I held up the magazine. ‘This is what I’m going to do. I’m going to join this gold rush in South America and make my fortune,’ I said.

‘Oh yeah? You wouldn’t last five minutes out there, Jim,’ my friend Simon Haslam said. ‘The locals would have your bollocks straight off, you’d be strung up, sodomised by every fucker in the entire jungle and forced into white slavery till you died of malaria.’

‘Thanks for that, Simon. And screw you. You lot can stay here and guard the frigging barracks. I’m going to do it.’

All the enthusiasm of my geology studies and Dolaucothi had come alive again. I wanted to get out there and find some of that gold, with the chance to get rich. Also influencing this decision was a trip I had taken a year earlier, during leave from the army. I had travelled to South Africa to look at some of the geology and mines; this was an interest that had been fed by my ongoing reading of mining-related books. While there I visited Johannesburg and trekked around the museums in that city, learning about the history of the most productive gold-mining region in the world. The men who had built this industry – the Randlords: Beit, Rhodes, Robinson and others – had become immensely wealthy on the back of cheap black labour and favourable geology. At the town of Kimberley I viewed the nowderelict massive pit in the middle of town, the ‘Big Hole’, the site of the greatest diamond rush in history, and my interest in finding diamonds developed.

There was no internet back in 1990. I researched the Serra Pelada gold rush in journals in various libraries and discovered that South America was a place full of small-scale mining. Gold, diamonds, emeralds and a host of other minerals were still being discovered in the remote jungles of South America, with some big money being made – and lost. There were plenty of new areas to explore and find your fortune. The idea turned into an obsession. I scoured the bookshops of London to research South America and made up my mind.

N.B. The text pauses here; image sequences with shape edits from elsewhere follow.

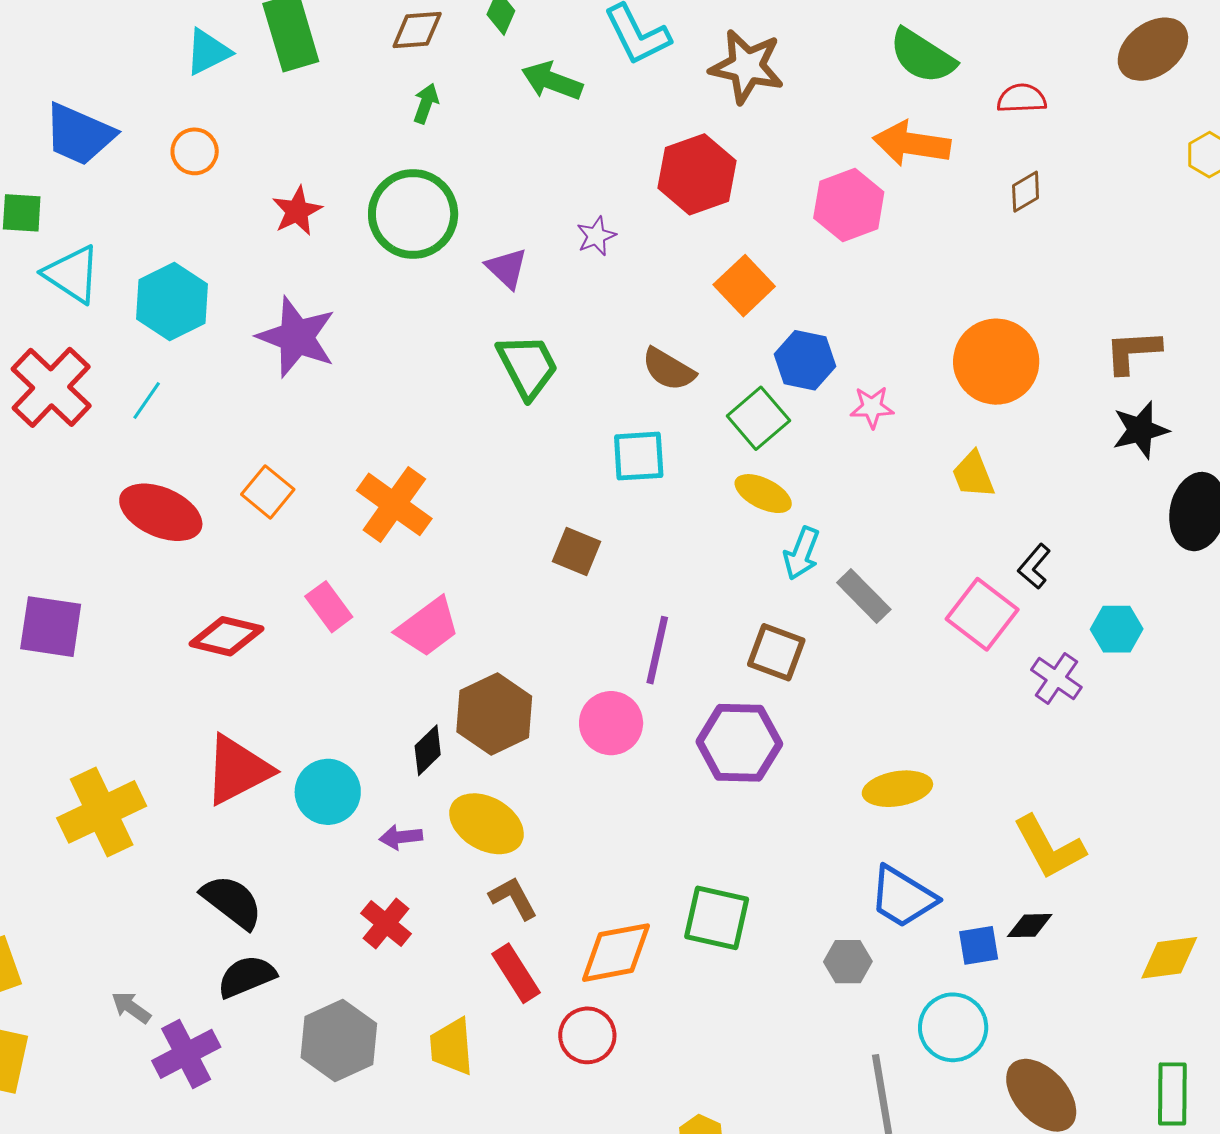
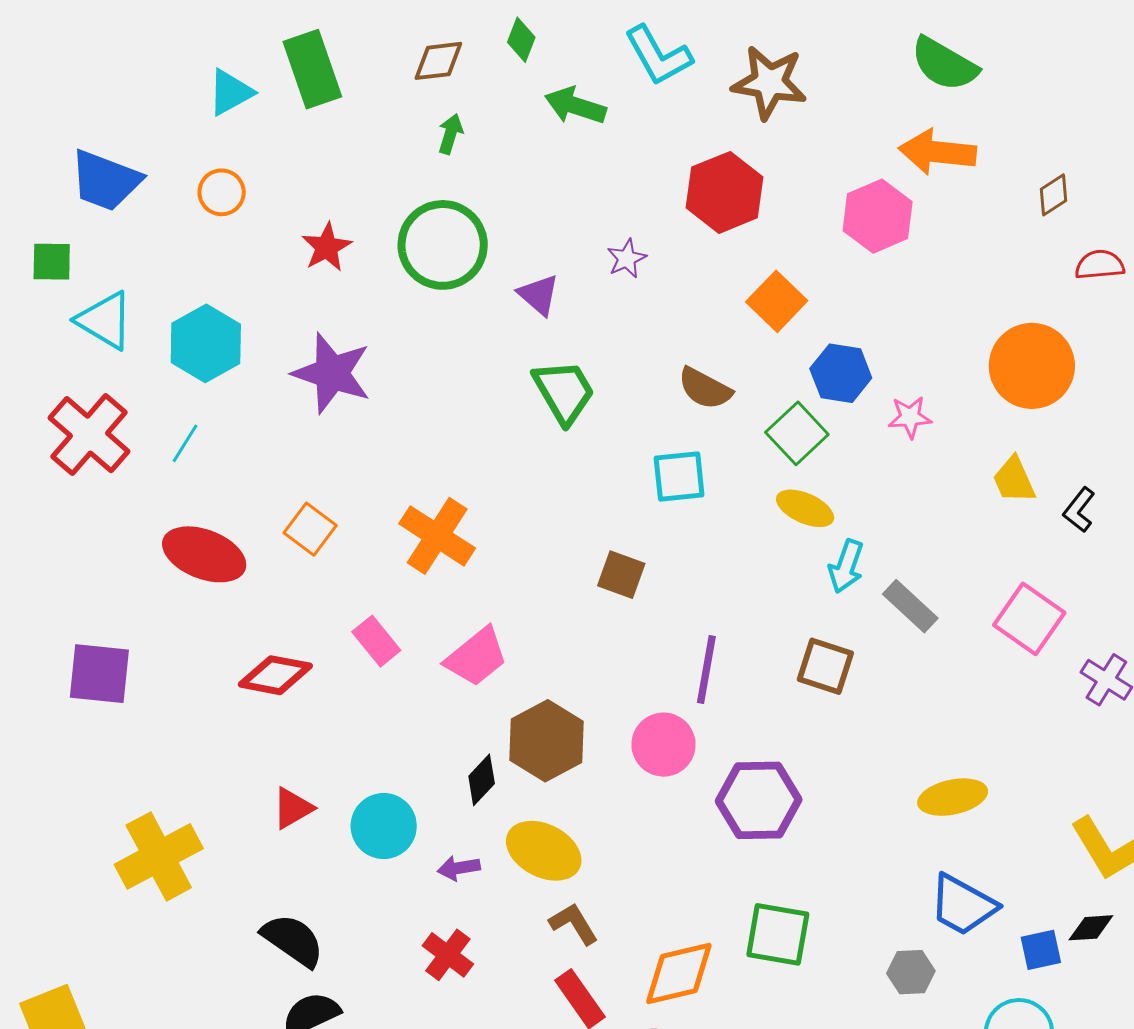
red semicircle: (1022, 98) -> (1100, 265), moved
black L-shape: (1034, 566) -> (1079, 510), moved
purple hexagon: (739, 743) -> (759, 800), moved
red triangle: (238, 770) -> (293, 808), size x0.6

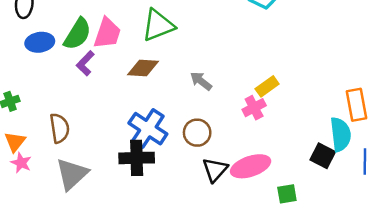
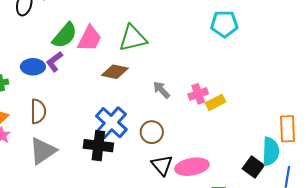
blue ellipse: (40, 42) -> (33, 67), moved
purple L-shape: (85, 63) -> (54, 62), moved
pink cross: (254, 108) -> (198, 94), moved
black triangle: (215, 170) -> (162, 165), turned -30

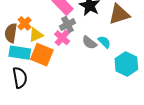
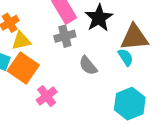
pink cross: (62, 38) -> (47, 96), moved
cyan semicircle: (104, 42) -> (126, 57), moved

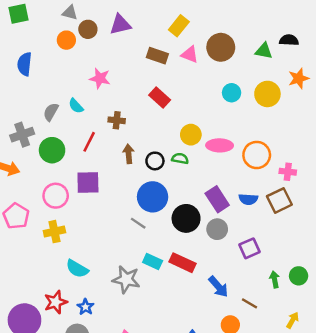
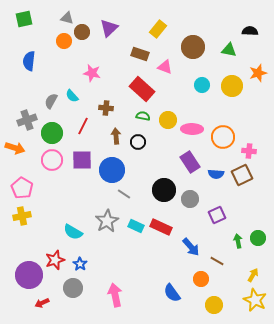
purple triangle: (120, 25) -> (109, 28), turned -30
black semicircle: (289, 40) -> (250, 31), moved
pink triangle: (190, 54) -> (165, 67), moved
red rectangle: (160, 98) -> (142, 89), size x1.4
green semicircle: (180, 159) -> (143, 116), moved
pink circle: (56, 196) -> (52, 160), moved
blue circle: (153, 197) -> (112, 170), moved
purple rectangle: (217, 199) -> (190, 162), moved
yellow cross: (54, 232) -> (22, 216), moved
gray star: (126, 279) -> (107, 221), moved, turned 30

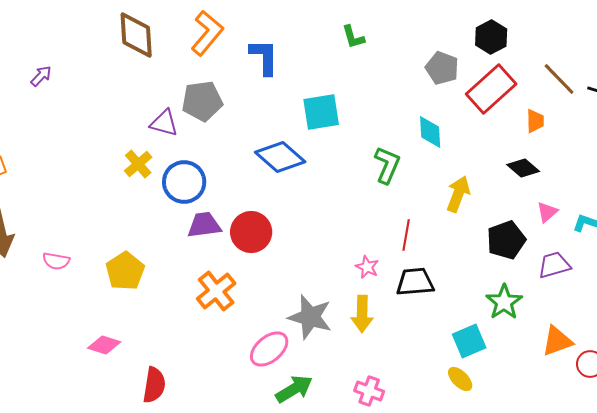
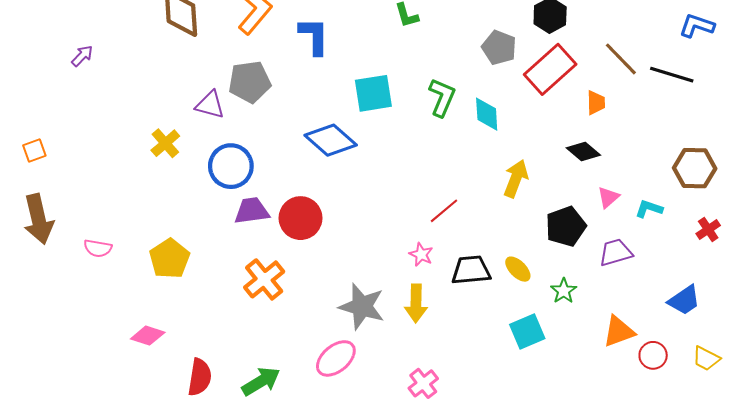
yellow cross: (138, 164) -> (165, 143), moved
green L-shape: (387, 165) -> (442, 97), moved
red line: (406, 235) -> (444, 211), moved, turned 40
green star: (504, 302) -> (564, 291), size x0.7
pink ellipse: (269, 349) -> (336, 358), moved
yellow ellipse: (460, 379) -> (518, 269), moved
green arrow: (294, 389) -> (261, 381), moved
pink cross: (369, 391) -> (423, 383), turned 32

Despite my investigations, there was limited information available regarding these events in far-off lands. So my mindset was (and still is): if you want to do something, you have to get off your arse and go and do it. Sure, the locals might try to flay me alive, as Haslam suggested, but then again they might not. All of the historic gold rushes I had read about were full of foreigners trying their luck – why not me?

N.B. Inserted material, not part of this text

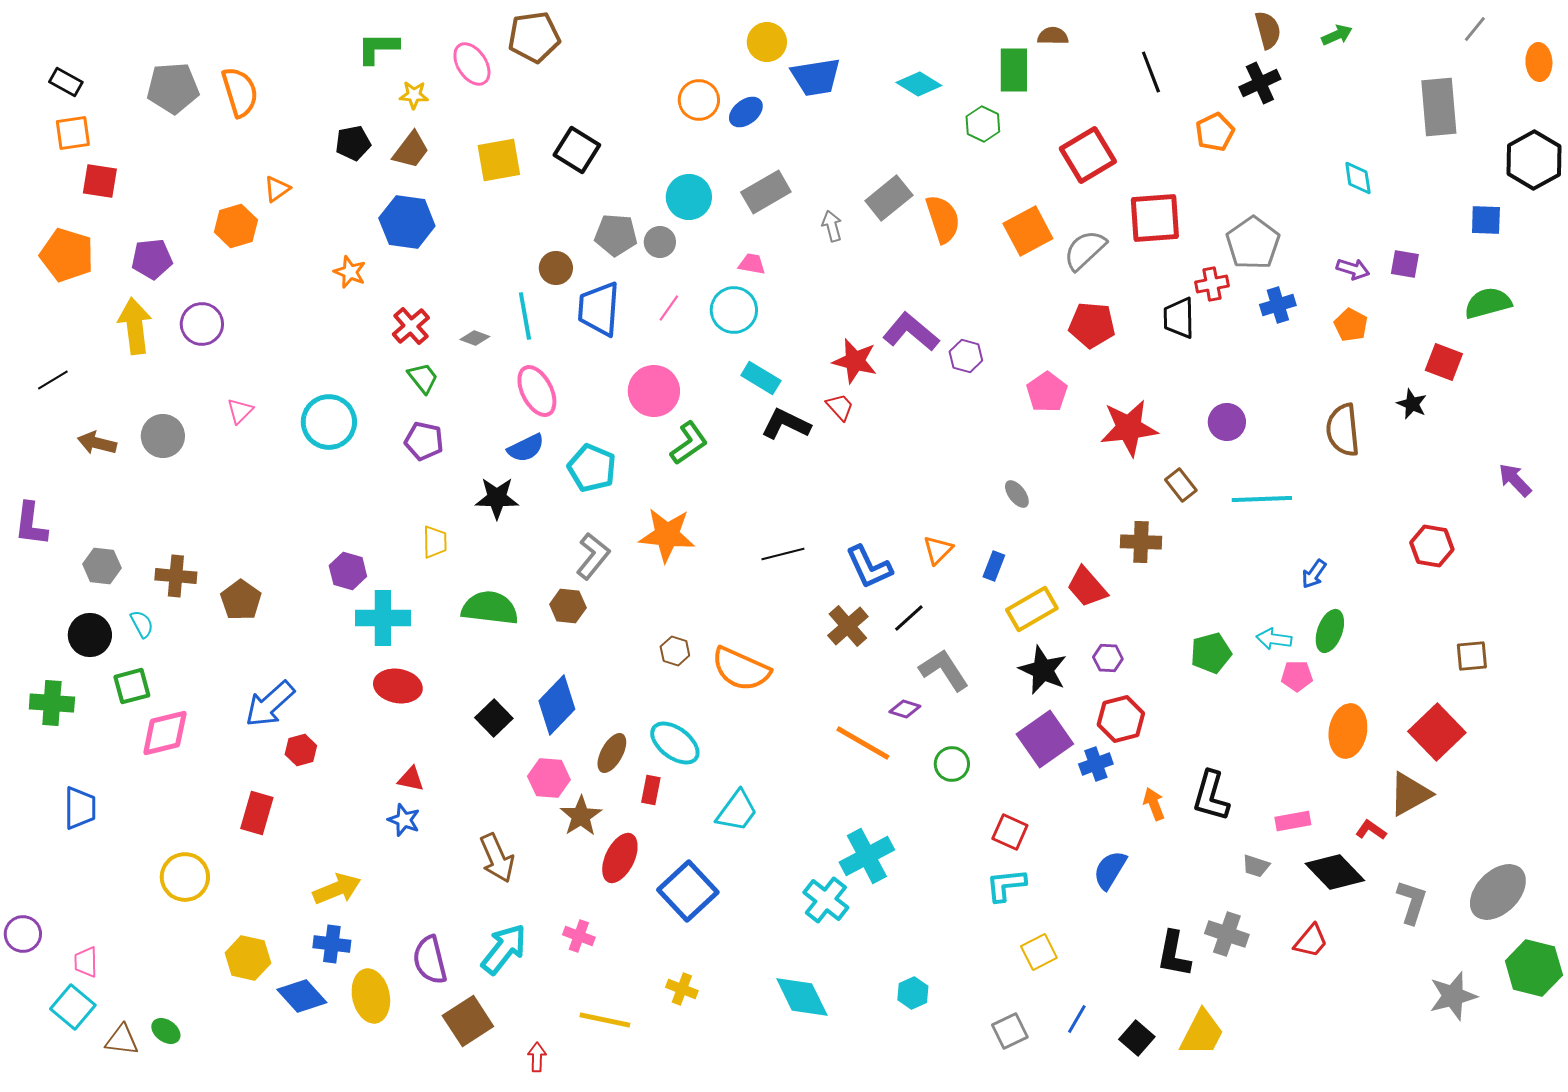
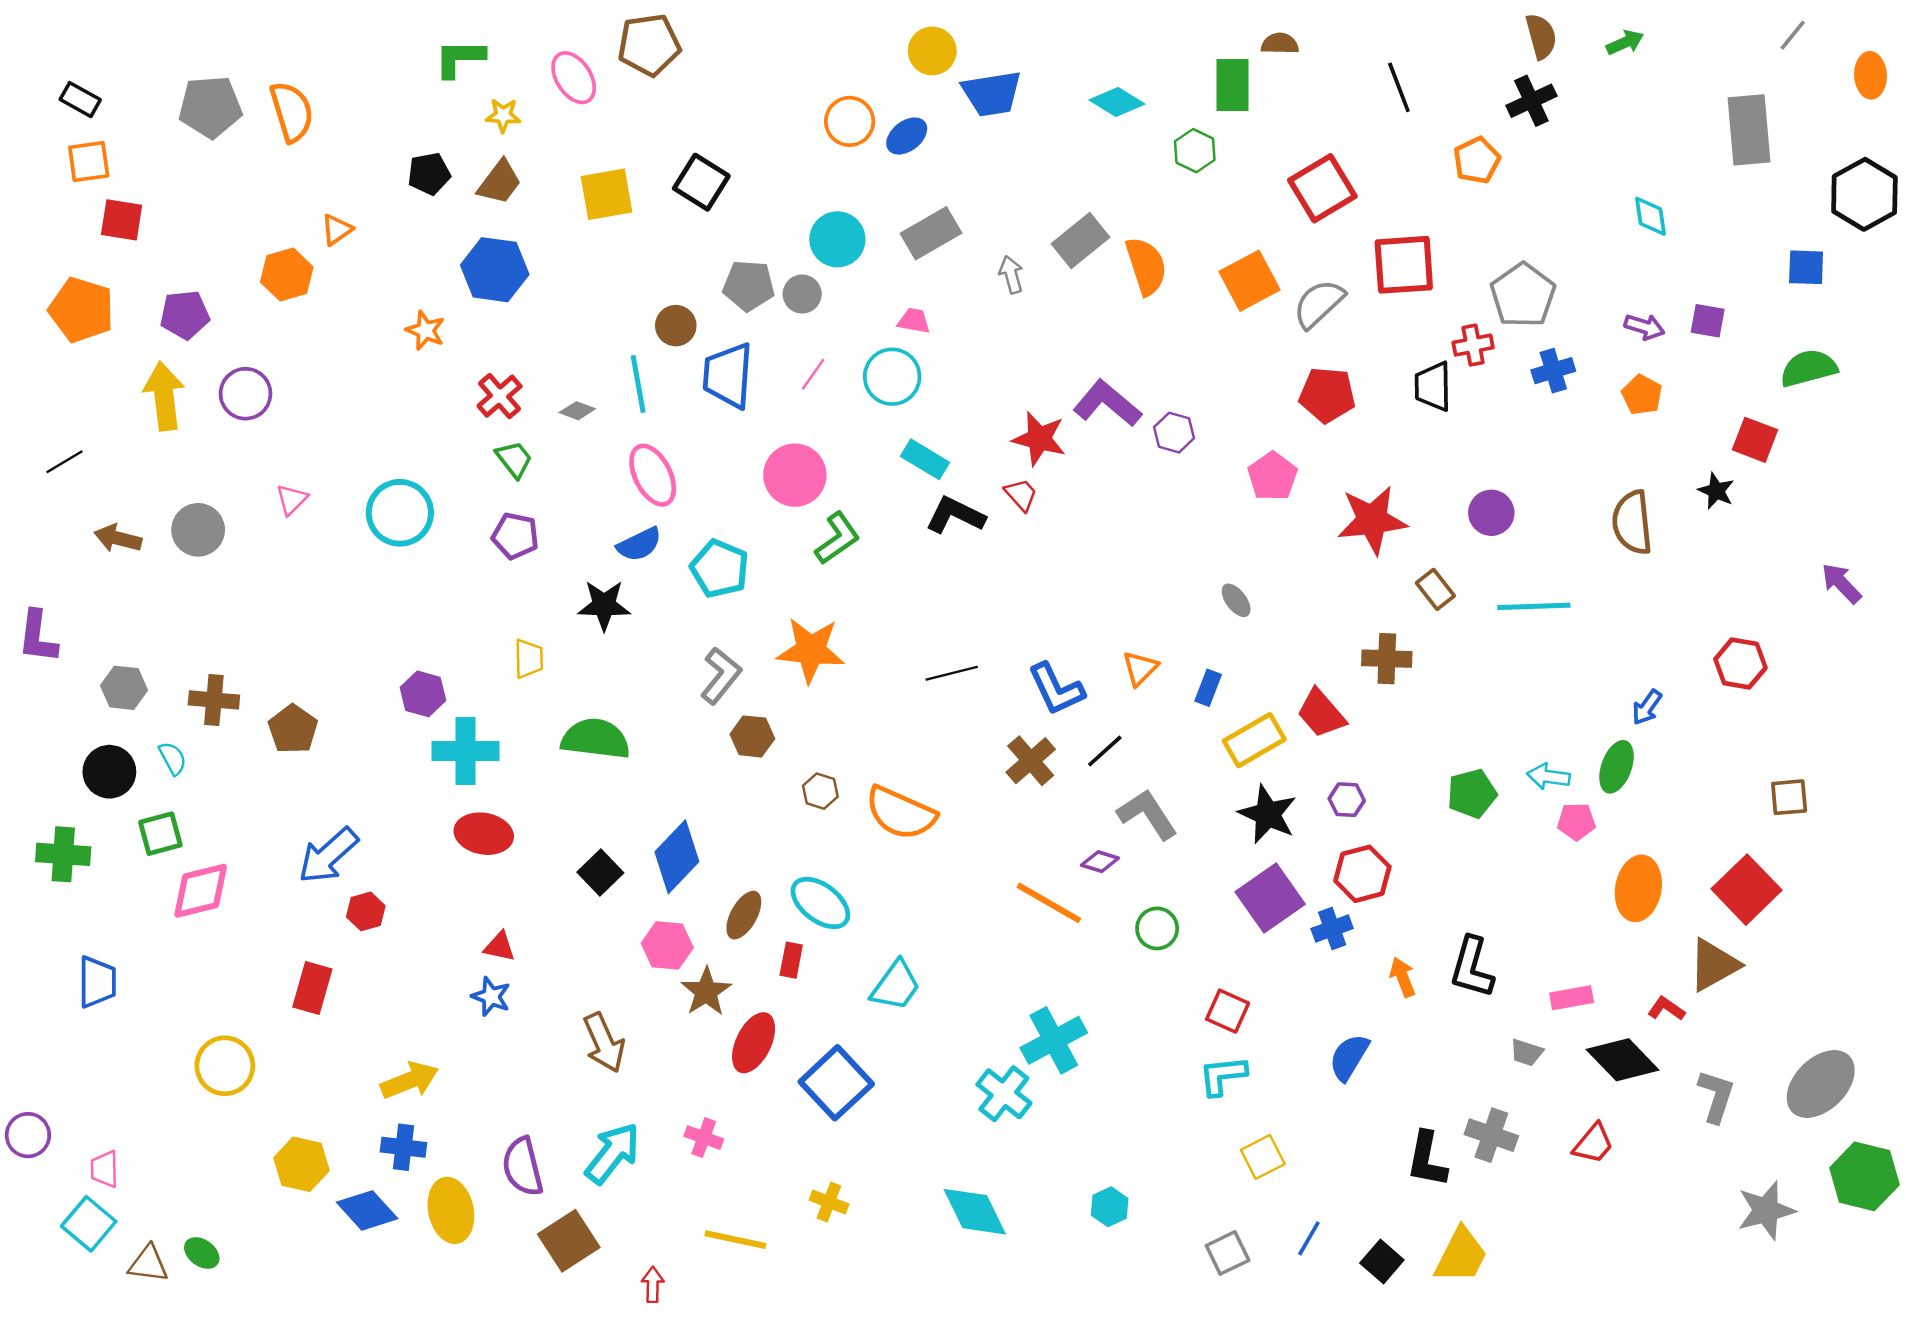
blue arrow: (1314, 574) -> (1647, 707), moved
brown hexagon: (568, 606) -> (752, 736), moved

First up, I had to resign my hard-won commission. I went to the adjutant to seek permission from the CO to leave the army. The adjutant was Andy Bale, of waiter-beating fame. As well as being mad he also had a reputation as the rudest man in the British Army.

‘What the fuck do you want, Richards?’ he inquired.

‘I want to see the CO please, Andy.’

‘Why?’ He lingered on the word ominously as he continued working.

‘I want to resign my commission and join a gold rush in South America.’ Suddenly I was not feeling quite as flash as when I was bragging about this plan to my younger colleagues.

‘Fuck off,’ said Andy without looking up.

I fucked off.

Later I managed to collar the CO at lunch in the mess and got the ball rolling. In truth there was little they could do. My three-year short-service commission had only another couple of months to run, and I was not renewing. But I think Bale just liked telling people to fuck off.

My last day in barracks was spent handing back all of my kit. I called in on the company quartermaster.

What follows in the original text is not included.